Daha bitmedi… İnsanlar bu durumdayken neler olur? Bunalımlar, intiharlar, yakınlarını öldürme, hapis vs… 2002 yılında 59.187 mahkûm varken, 2018 yılı itibariyle mahkûm sayımızı artırmışız ve 225 binlere ulaştırmışız! Ve mahkûmların yatacak yerleri olmayınca iktidar 45 yeni cezaevi açacağını duyurdu. Avrupa’a cezaevlerini kapatırken biz açmaya devam ediyoruz. Ceza evi dedik de, kadın cinayetleri de ayrı bir gerçek ülkemiz için. AKP iktidara geldiğinde 66 kadın cinayeti işlenmiş, son on yılda ise bu rakam 2337’lere yükselmiş ve hâlâ da yükselmeye devam ediyor. Ve bu konuyu ciddiye alıp da o içine kapanmış yalaka dediğimiz medya, bu kadın cinayetlerini hiç tartışmıyor. Tıpkı birçok gerçekleri gizledikleri gibi üzerlerini kapatıyorlar! Ama güneşin balçıkla sıvanmayacağı da aşikârdır!

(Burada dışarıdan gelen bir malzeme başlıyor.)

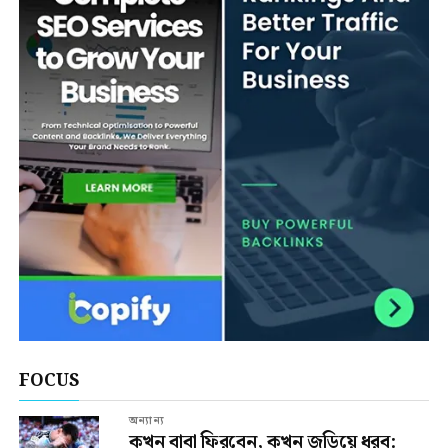
FOCUS
অন্যান্য
কখন বাবা ফিরবেন, কখন জড়িয়ে ধরব:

Medyanın durumu ortadadır! Halk birkaç kanal dışında gerçekleri öğrenemiyor. Asıl sorun da burada. Özellikle muhalif görüştekiler halka ulaşamayınca, konuştukları birkaç kanal dışında sığ kalıyor. Halk, ne olursa olsun, isterse dünya yıkılsın, her şeyi tozpembe görme inadına devam ediyor. Eskiden TV’lerde liderlerin hepsi seçimden önce bir araya gelir, demokratik koşullarda tartışırlar ve halk da dinlerdi. Belki kararsız olan seçmenler bu konuşmalarla yol alabilirlerdi. Şimdilerde liderler uzaktan uzağa birbirlerine çatıyor, ağızlarına alınmayacak sözlerle yükleniyorlar ve bu durum da ister istemez halka da yansıyor. İnsanlar birbirleriyle kutuplaştı. Sanatçılar ayrıştı, kültür ayrıştı, siyaset ayrıştı. Hatta akrabalar bile birbirleriyle konuşmaz ve küs duruma geldiler. Aslında bu ortamı yaratan da siyasetçilerdir. Bir an önce o sert üsluplarını bir kenara bırakıp, sevgi tohumunu topluma aşılamalıdırlar. Bu milletin ayrıştırmaya değil, birlik ve beraberliğe ihtiyacı vardır. Bu olmadan, hiçbir şey kazanamaz toplumlar… Ayrışmanın dili her zaman bizi yok edeceği gibi sömürge devletlerin işine gelecektir.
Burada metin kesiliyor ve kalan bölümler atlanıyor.